In fact, the only real improvement over the much older Up24 is the design. Jawbone’s old devices, like basically every other fitness tracker, were big, rigid, clunky bangles that scream, “Technology!” The Up3 and Up2 aren’t exactly high-end jewelry, but they’re about the most wearable wearables I’ve ever seen. Jawbone worked hard on making it smaller: it wants you to wear the Up next to your smartwatch, not instead of it. And that looks crazy, but only a little bit. For one thing, they’re finally small enough that I don’t have to take my Up off when I sit down at my computer. They’re incredibly simple—and identical, except the Up3 is a little larger—with a rigid part that goes on top of your wrist, and a super-flexible rubber band. It’s super durable and water-resistant, but not waterproof—a concession made in production, and the cause of the product’s delays. It comes in black and silver, but trust me on this: get the black.Josh Valcarcel/WIRED
It’s a “one size fits most” device, with an adjustable hook-and-eye sort of clasp. It’s awkward to put on, especially because you’re supposed to make it tight enough on your wrist that the sensors press against your skin. Once you get it on, though, it holds tightly—or at least the second model Jawbone lent me did. The first one came off a dozen times in a day, including while I slept. I missed my alarm by 90 minutes after I got the Up3, because there was nothing on my wrist to buzz me awake. Normally I wouldn’t mention a hardware defect like this, because there’s always a few that don’t work right. But Jawbone has such an ugly history with imperfect hardware, and the issues with the Up3’s buckle were so frustratingly expected, that I can’t just write it off.

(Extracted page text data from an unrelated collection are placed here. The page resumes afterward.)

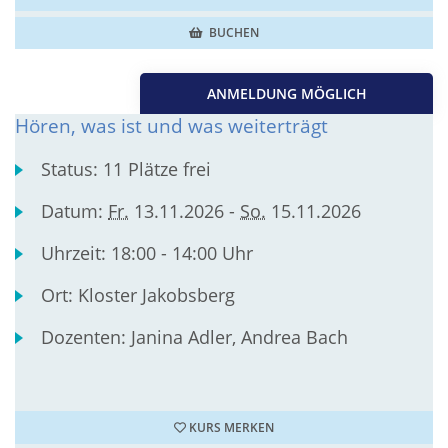
BUCHEN
ANMELDUNG MÖGLICH
Hören, was ist und was weiterträgt
Status:
11 Plätze frei
Datum:
Fr.
13.11.2026 -
So.
15.11.2026
Uhrzeit:
18:00 - 14:00 Uhr
Ort:
Kloster Jakobsberg
Dozenten:
Janina Adler, Andrea Bach
KURS MERKEN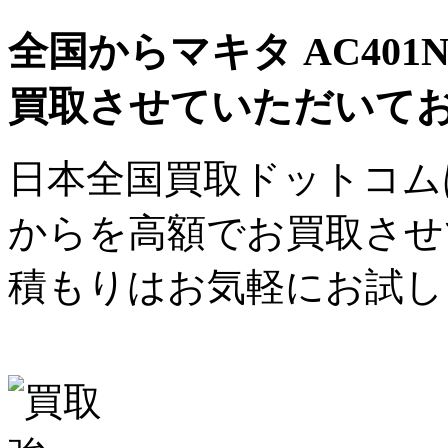
全国からマキタ AC40
買取させていただいて
日本全国買取ドットコム
からを高額でお買取させ
積もりはお気軽にお試し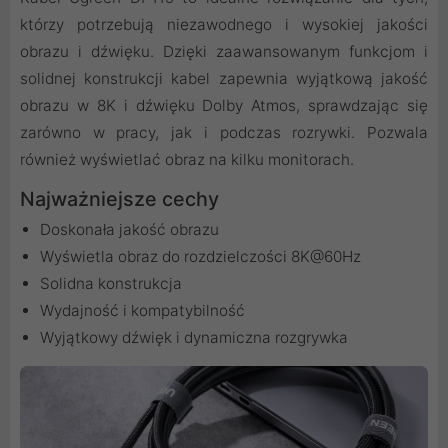
którzy potrzebują niezawodnego i wysokiej jakości
obrazu i dźwięku. Dzięki zaawansowanym funkcjom i
solidnej konstrukcji kabel zapewnia wyjątkową jakość
obrazu w 8K i dźwięku Dolby Atmos, sprawdzając się
zarówno w pracy, jak i podczas rozrywki. Pozwala
również wyświetlać obraz na kilku monitorach.
Najważniejsze cechy
Doskonała jakość obrazu
Wyświetla obraz do rozdzielczości 8K@60Hz
Solidna konstrukcja
Wydajność i kompatybilność
Wyjątkowy dźwięk i dynamiczna rozgrywka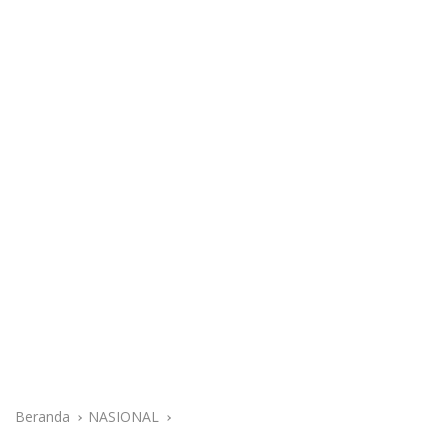
Beranda
NASIONAL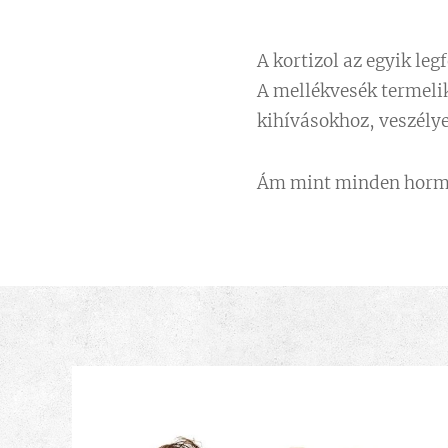
A kortizol az egyik le
A mellékvesék termeli
kihívásokhoz, veszélye
Ám mint minden hormon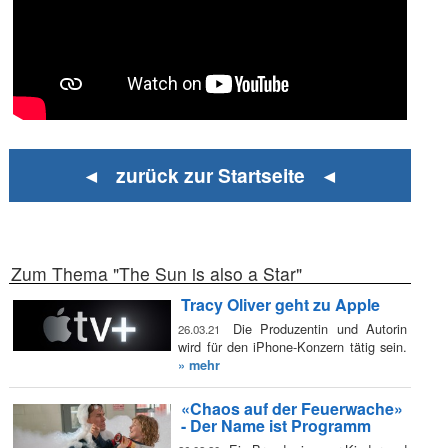
◄ zurück zur Startseite ◄
Zum Thema "The Sun is also a Star"
Tracy Oliver geht zu Apple
Die Produzentin und Autorin
26.03.21
wird für den iPhone-Konzern tätig sein.
» mehr
«Chaos auf der Feuerwache»
- Der Name ist Programm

That’s what’s so frustrating about Jawbone: It has all the right ideas, and just never quite nails the execution. I love the idea of a fitness tracker that collects and collates more data, that can tell me more specific and actionable things over time. On paper, the Up3 is exactly the thing I want, more so than any of its competitors. But even ignoring the fact that it doesn’t turn more data into better data, the experience of using it is a mess. I never figured out the double-tap-then-long-press method of switching between Active and Sleep modes, because most of the time it doesn’t work. I also can’t figure out why it doesn’t switch automatically. I can’t stand that some days, for some unknown reason, it just doesn’t track my sleep. I like that the battery lasts a week, but not that it doesn’t really warn you before it dies, or that it has to sit just-so on the awkward induction USB charger or else it won’t charge at all. This is easy stuff, or at least it should be.
I want Jawbone to succeed, because I want the device the Up3 was supposed to be. Instead of a revolutionary fitness tracker, though, I’ve been wearing something that feels like a Kickstarter prototype that they swear will be better before it ships. So I waited six extra months for it to ship, and it’s still not as cool as advertised.
Maybe the Up3 isn’t possible yet. Maybe you can’t build something that powerful, in that small a package, for $180. Maybe no one can. But I know this: six months ago, Jawbone promised the world. Then it built a step tracker.